One-lung ventilation (OLV) is often performed during thoracic surgery to facilitate surgical exposure. The most common techniques for achieving OLV are a double-lumen endobronchial tube (DLT) or bronchial blockers (BBs). Within the past decade, three new independent BB have become available (Fig. 1).1–3 The comparative clinical performance of these BBs has not yet been studied. The purpose of this study was to compare the efficacy of these BBs with DLTs for achieving lung collapse. It is generally accepted that BBs perform better clinically when positioned in the left mainstem bronchus (LMB) versus the right bronchus.4 Thus, this study was limited to left-sided thoracic procedures to optimize the conditions for BB function. We further evaluated the time required to achieve correct lung isolation and the number of device repositionings needed to maintain OLV.
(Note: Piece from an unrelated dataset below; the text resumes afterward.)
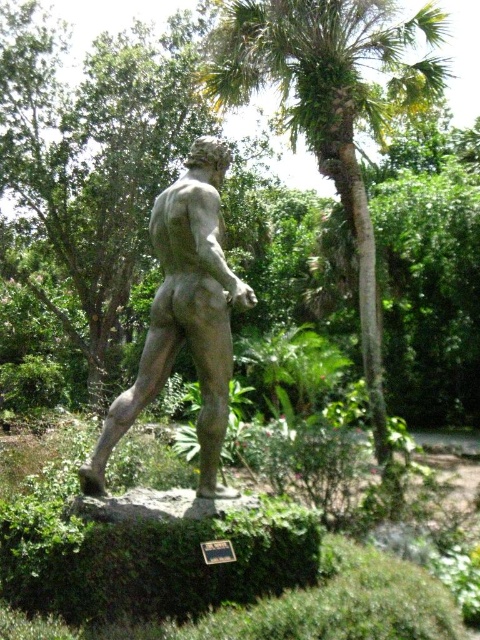 Can you confirm if green leafy palm tree at center is shorter than stone statue at center?

Yes.

Where is `green leafy palm tree at center`? The width and height of the screenshot is (480, 640). green leafy palm tree at center is located at coordinates (x=333, y=108).

Image resolution: width=480 pixels, height=640 pixels. I want to click on green leafy palm tree at center, so click(333, 108).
After approval by the hospital’s Research Ethics Board, written informed consent was obtained from patients undergoing left-sided thoracotomies or video-assisted thoracoscopic surgery for which periods of OLV exceeding 30 min were deemed necessary. Subjects were consecutive consenting patients scheduled for lung or esophageal surgery with no contraindication to the use of a DLT, BB, or the anesthetic protocol. The patients were randomly assigned immediately before induction of anesthesia to one of the four study groups to undergo OLV with an Arndt® BB (Cook® Critical Care, Bloomington, IN), a Cohen® BB (Cook Critical Care), a Fuji® BB (Fuji Systems, Tokyo), or a left-sided DLT (Mallinckrodt Medical, Cornamadde, Athlone, Westmeath, Ireland). Each of the four lung isolation groups were further subdivided into two subgroups to receive either immediate suction (I) (−20 cm H2O applied at the start of lung isolation) to the DLT bronchial lumen or the BB suction channel or delayed suction (D) (applied 20 min after pleural opening). For the Arndt BB the wire loop was removed to use the channel for suction.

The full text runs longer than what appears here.